Fear the Lord and the sign of his cross before whom heaven and earth are afraid! Now then, image, do what I command you in the name of my Lord Jesus Christ. Send a great water through your mouth so that all those who are in this city might be destroyed.[2]

What is said to happen next was extraordinary:

When he had said this, the blessed Andrew, quickly the stone image sent a great water through its mouth like saltwater, and it ate at men’s bodies and it killed their children and beasts. And they all wanted to flee from the city. [3]

Then it is said that Andrew had an angel have fire surround the city so no one could flee, while the water continued to rise up to their necks, when at last the people repented and said they would now believe in the Lord Andrew had come to proclaim. The people asked for mercy, and Andrew through his prayers had the water return into the ground. The rest of the story tells how Andrew found he was called to stay with them for a few days, educating them, making sure they had enough catechesis and guidance so that they could continue their new faith once he left.

While the literal reading would suggest that Andrew savagely had the people executed by having flood-like levels of water flow through out of their idol, if it is read allegorically, it is suggestive of baptism, how it washes away and cleanses the one who receives its saving waters, freeing people from the demonic powers which held sway over them. If we read the story as mythic, then those who were executed by Andrew represented the evil forces which held sway over the city, the powers of darkness which are overcome by baptism; the source of that baptism however is a pagan idol, a pagan image, which was able to be used by Andrew to bring forth the cleansing waters in the city and free its inhabitants from its evil ways. Likewise, the church which Andrew built was said to be at the spot where the pillar once stood, showing once again the way Christianity not only employed the best of the pagan tradition, but took it over, and once they were purified from deficiencies, they could be used for the sake of propagating the faith. This legend of St. Andrew therefore is a story of the baptism of a pagan people through the use of its former means of worship and idolatry, and not the mere destruction and elimination of that idolatry before replacing it with the Christian faith.

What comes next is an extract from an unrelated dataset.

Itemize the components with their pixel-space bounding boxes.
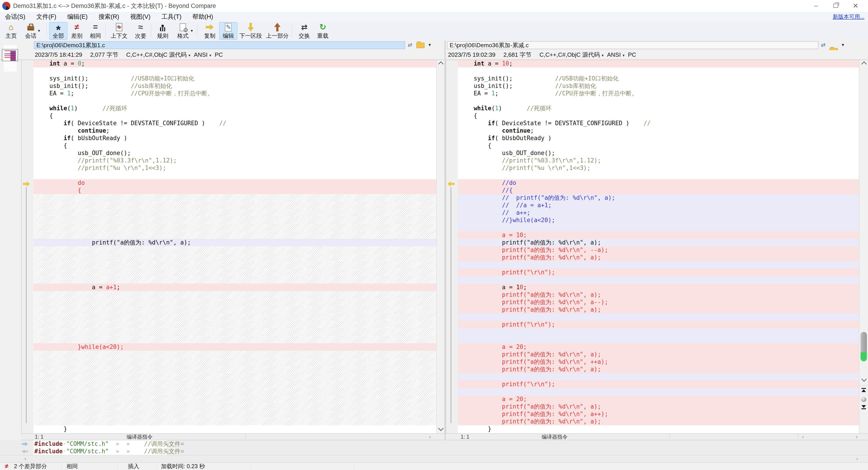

We can and should heed the lesson of the past today. Christians are not to embrace the bad which they find in the world, but, on the other hand, they are called to embrace people where they are at, and engage them in and with the myths, images, and philosophical understanding they possess today. This means Christians should embrace people in their cultures, and show how their cultures can be used to represent the Christian faith; we do not have to have one culture, one way of imagery, for the Christian way of life. Africans can and should be able to see their heritage is able to baptized tinto Christ, even as those in Asian nations should be able to see Christ as the Eternal Tao leading them to the unity with the Tao, and Native Americans might be able to see relationship between Christ and the Peace Pipe.  The key is to promote the truth of faith in all forms possible, to be as Paul said, everything for everyone, a Jew for Jews, and Gentile for the Gentile.  To be such a Gentile for the Gentiles includes engaging their traditions and cultures, not rejecting them, because Christ is able to incorporate those traditions into his body the Church.

While we might be used to seeing what Christianity has developed in Europe and confuse it as how Christianity is to imagine itself in the world, the truth is other images, other cultures have much to offer the world, and Christianity truly provides the pillar and ground for them to do so. Moreover, it can be argued, for the sake of the future of Christianity, this is what is necessary to give it a new voice in a world of great change.


 

[1] Quoted in Bede, Ecclesiastical History. trans. Leo Sherley-Price. Revised by R.E. Latham (London: Penguin Books, 1968). 86-7.

[2] “Blickling Homily XIV: St. Andrew” in Anglo-Saxon Spirituality. trans. Robert Boenig (New York: Paulist Press, 2000), 85.